Invece di ampliare nel Mediterraneo le zone vietate alla pesca solamente alle flotte comunitarie e ridurre le giornate totali di pesca nell’anno, le istituzioni comunitarie e nazionali farebbero bene a tutelare l’attività produttiva e l’occupazione nella filiera ittica intervenendo con un accordo con tutte le flotte dell’Africa e del Medio Oriente operanti per disciplinare l’accesso alle risorse ittiche nel Mediterraneo. Ed anche, sui cambiamenti climatici e le alterazioni ambientali che hanno esposto la pesca, in un Mediterraneo che ha subìto l’innalzamento della temperatura, all’invasione delle specie aliene e alla diffusione degli agenti patogeni e virali, come cause, e non sole, della modificazione dell’ambiente marino.

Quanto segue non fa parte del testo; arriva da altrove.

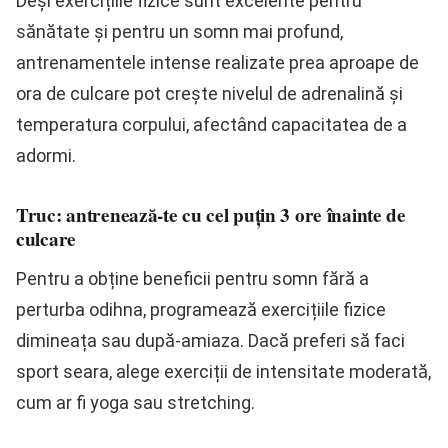
Deși exercițiile fizice sunt excelente pentru
sănătate și pentru un somn mai profund,
antrenamentele intense realizate prea aproape de
ora de culcare pot crește nivelul de adrenalină și
temperatura corpului, afectând capacitatea de a
adormi.
Truc: antrenează-te cu cel puțin 3 ore înainte de
culcare
Pentru a obține beneficii pentru somn fără a
perturba odihna, programează exercițiile fizice
dimineața sau după-amiaza. Dacă preferi să faci
sport seara, alege exerciții de intensitate moderată,
cum ar fi yoga sau stretching.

Nella scorsa legislatura a Strasburgo, il Parlamento europeo ha approvato una Risoluzione per la ricostituzione degli stock ittici nel Mediterraneo, a firma del siciliano Raffaele Stancanelli, disattesa dalla nuova Commissione. Eppure essa contiene soluzioni percorribili sia nel rispetto dell’ambiente marino che della sostenibilità economica e sociale. L’approccio ideologico porta al disastro e l’Italia è destinata ad essere la vittima sacrificale nel 2030, quando il gambero rosso nelle tavole del nostro Paese non batterà più bandiera italiana.